[[ Provided entries, beginning ]]

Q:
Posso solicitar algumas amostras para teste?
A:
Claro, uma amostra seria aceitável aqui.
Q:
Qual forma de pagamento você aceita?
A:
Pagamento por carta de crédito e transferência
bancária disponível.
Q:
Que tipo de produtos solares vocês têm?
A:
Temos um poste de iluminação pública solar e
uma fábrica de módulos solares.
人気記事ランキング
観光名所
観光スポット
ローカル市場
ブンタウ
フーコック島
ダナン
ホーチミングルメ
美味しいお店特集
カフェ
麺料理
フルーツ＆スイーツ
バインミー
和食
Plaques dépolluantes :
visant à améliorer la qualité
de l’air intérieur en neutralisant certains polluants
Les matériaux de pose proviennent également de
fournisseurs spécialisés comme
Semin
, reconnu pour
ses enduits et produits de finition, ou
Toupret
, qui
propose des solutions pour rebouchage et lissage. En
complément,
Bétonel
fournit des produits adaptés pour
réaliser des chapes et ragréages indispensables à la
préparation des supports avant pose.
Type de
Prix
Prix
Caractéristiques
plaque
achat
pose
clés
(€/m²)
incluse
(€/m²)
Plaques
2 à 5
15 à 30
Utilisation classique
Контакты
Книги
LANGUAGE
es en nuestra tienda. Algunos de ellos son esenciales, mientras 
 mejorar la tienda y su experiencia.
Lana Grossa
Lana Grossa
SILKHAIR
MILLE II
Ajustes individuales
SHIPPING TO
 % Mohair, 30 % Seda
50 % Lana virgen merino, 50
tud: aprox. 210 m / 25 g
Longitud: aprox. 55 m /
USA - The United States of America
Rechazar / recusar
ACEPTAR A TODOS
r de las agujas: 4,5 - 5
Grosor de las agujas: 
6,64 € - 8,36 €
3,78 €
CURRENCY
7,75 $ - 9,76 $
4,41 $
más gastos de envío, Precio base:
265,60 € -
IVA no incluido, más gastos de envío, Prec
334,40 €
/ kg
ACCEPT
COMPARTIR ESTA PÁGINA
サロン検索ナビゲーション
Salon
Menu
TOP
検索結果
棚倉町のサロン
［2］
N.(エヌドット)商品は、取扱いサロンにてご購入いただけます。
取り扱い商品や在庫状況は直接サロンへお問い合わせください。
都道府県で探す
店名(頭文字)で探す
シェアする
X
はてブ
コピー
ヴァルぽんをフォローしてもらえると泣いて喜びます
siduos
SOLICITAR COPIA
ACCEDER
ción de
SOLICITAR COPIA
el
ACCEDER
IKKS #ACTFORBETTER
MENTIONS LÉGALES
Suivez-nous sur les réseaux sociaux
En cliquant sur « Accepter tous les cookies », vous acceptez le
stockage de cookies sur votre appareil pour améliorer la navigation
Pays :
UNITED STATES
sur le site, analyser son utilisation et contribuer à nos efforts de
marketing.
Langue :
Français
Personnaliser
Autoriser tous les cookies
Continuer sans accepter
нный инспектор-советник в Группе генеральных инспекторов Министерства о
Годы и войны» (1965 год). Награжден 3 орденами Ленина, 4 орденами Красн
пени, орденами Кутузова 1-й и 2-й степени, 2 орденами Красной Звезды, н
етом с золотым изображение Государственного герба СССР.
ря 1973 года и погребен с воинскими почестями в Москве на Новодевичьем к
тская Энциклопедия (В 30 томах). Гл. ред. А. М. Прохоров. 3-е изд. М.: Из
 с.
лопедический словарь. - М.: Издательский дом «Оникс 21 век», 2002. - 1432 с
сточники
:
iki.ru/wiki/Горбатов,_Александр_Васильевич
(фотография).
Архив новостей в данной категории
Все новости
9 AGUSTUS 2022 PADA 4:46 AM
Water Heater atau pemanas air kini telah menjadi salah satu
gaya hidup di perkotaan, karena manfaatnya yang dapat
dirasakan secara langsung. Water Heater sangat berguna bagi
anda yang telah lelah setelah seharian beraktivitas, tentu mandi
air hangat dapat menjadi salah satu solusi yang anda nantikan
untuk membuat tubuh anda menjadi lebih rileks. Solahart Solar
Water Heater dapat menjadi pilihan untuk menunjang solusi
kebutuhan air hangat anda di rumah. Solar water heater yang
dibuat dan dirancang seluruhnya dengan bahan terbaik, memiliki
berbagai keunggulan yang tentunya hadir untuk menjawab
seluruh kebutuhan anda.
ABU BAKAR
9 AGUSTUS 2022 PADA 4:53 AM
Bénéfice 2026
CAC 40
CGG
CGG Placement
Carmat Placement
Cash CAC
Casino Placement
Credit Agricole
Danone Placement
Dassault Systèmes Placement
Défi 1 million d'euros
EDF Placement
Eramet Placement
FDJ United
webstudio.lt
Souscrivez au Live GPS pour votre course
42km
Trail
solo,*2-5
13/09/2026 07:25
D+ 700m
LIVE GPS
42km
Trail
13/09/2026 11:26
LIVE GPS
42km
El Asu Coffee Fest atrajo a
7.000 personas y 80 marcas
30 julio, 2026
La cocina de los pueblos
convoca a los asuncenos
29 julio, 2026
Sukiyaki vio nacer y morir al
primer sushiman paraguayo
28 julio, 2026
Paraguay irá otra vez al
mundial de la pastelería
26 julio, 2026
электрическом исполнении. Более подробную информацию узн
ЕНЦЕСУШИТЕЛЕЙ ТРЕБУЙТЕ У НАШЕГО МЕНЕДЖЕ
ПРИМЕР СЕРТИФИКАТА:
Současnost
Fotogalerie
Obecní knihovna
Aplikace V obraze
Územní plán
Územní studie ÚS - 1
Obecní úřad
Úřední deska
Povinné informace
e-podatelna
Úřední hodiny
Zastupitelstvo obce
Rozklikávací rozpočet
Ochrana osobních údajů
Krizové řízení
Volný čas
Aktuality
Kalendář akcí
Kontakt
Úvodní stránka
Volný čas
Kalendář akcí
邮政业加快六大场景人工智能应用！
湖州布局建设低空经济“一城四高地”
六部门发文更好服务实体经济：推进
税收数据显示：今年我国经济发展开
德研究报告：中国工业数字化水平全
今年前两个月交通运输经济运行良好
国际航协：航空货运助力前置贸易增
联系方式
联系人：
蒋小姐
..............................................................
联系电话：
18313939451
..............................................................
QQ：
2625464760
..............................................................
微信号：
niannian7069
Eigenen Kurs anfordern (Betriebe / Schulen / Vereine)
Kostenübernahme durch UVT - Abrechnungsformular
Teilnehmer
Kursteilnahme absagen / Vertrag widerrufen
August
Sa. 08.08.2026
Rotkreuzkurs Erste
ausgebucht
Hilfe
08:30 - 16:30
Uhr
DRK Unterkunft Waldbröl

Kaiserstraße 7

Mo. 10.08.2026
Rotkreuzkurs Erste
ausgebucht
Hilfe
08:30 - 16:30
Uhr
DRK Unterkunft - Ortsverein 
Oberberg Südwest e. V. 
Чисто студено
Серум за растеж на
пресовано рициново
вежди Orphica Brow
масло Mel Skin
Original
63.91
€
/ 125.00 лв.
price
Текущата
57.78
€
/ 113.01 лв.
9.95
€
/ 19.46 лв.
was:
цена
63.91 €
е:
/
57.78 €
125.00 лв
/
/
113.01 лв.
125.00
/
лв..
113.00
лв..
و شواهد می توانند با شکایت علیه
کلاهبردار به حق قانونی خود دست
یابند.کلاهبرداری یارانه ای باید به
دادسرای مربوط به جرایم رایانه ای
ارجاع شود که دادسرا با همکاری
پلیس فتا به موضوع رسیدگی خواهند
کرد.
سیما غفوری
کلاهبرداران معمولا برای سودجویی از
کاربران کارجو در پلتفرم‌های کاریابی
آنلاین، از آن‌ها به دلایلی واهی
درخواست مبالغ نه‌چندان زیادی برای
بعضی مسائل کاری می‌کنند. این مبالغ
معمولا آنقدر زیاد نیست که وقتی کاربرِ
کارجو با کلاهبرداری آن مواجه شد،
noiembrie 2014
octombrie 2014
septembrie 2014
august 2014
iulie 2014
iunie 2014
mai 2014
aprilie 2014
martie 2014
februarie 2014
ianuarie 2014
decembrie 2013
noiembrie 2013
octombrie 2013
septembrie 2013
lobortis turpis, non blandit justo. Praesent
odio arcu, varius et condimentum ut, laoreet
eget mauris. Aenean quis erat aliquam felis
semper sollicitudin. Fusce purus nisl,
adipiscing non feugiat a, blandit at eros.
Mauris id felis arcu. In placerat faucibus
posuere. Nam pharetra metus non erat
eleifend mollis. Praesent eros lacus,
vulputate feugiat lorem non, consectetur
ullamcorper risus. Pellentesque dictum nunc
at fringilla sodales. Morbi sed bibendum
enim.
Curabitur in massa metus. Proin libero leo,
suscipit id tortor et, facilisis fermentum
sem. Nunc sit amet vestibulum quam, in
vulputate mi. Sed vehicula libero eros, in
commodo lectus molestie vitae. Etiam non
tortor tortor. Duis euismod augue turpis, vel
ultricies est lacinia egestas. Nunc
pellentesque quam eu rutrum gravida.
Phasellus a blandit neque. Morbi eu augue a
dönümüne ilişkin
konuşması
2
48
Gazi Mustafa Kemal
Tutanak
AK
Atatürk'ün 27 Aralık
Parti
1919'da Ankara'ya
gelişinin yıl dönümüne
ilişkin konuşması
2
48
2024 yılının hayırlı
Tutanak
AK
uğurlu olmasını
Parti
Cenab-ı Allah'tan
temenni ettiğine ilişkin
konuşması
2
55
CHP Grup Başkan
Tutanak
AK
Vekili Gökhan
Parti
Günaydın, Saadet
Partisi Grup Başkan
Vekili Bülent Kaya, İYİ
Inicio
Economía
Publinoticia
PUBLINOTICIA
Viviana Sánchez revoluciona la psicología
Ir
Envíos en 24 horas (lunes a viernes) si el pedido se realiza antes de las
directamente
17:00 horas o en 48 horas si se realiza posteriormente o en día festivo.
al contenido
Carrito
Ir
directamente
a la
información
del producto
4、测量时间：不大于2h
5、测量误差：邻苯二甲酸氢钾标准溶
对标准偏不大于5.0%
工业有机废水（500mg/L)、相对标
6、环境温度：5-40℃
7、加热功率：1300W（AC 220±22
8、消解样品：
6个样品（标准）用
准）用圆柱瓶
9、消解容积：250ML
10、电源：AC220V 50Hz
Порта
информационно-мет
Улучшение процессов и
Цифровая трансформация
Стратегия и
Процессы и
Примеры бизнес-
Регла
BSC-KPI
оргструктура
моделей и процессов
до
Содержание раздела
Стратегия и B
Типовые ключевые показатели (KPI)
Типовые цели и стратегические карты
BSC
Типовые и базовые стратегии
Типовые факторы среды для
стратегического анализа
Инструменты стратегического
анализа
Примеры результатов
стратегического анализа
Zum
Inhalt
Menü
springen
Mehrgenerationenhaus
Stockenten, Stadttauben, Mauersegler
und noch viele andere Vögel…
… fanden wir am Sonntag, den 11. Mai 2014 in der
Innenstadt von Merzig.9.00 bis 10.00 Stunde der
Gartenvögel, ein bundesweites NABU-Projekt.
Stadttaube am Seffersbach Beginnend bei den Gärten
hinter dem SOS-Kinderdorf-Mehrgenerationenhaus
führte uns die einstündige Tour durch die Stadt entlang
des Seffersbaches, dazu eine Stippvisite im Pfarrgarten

[[ Provided entries, end ]]

Task directions: The required answer is the exact run of lines above starting at the line with "9 AGUSTUS 2022 PADA 4:53 AM" and ending at the line with "Paraguay irá otra vez al", with both ends present.

Answer space:
9 AGUSTUS 2022 PADA 4:53 AM
Bénéfice 2026
CAC 40
CGG
CGG Placement
Carmat Placement
Cash CAC
Casino Placement
Credit Agricole
Danone Placement
Dassault Systèmes Placement
Défi 1 million d'euros
EDF Placement
Eramet Placement
FDJ United
webstudio.lt
Souscrivez au Live GPS pour votre course
42km
Trail
solo,*2-5
13/09/2026 07:25
D+ 700m
LIVE GPS
42km
Trail
13/09/2026 11:26
LIVE GPS
42km
El Asu Coffee Fest atrajo a
7.000 personas y 80 marcas
30 julio, 2026
La cocina de los pueblos
convoca a los asuncenos
29 julio, 2026
Sukiyaki vio nacer y morir al
primer sushiman paraguayo
28 julio, 2026
Paraguay irá otra vez al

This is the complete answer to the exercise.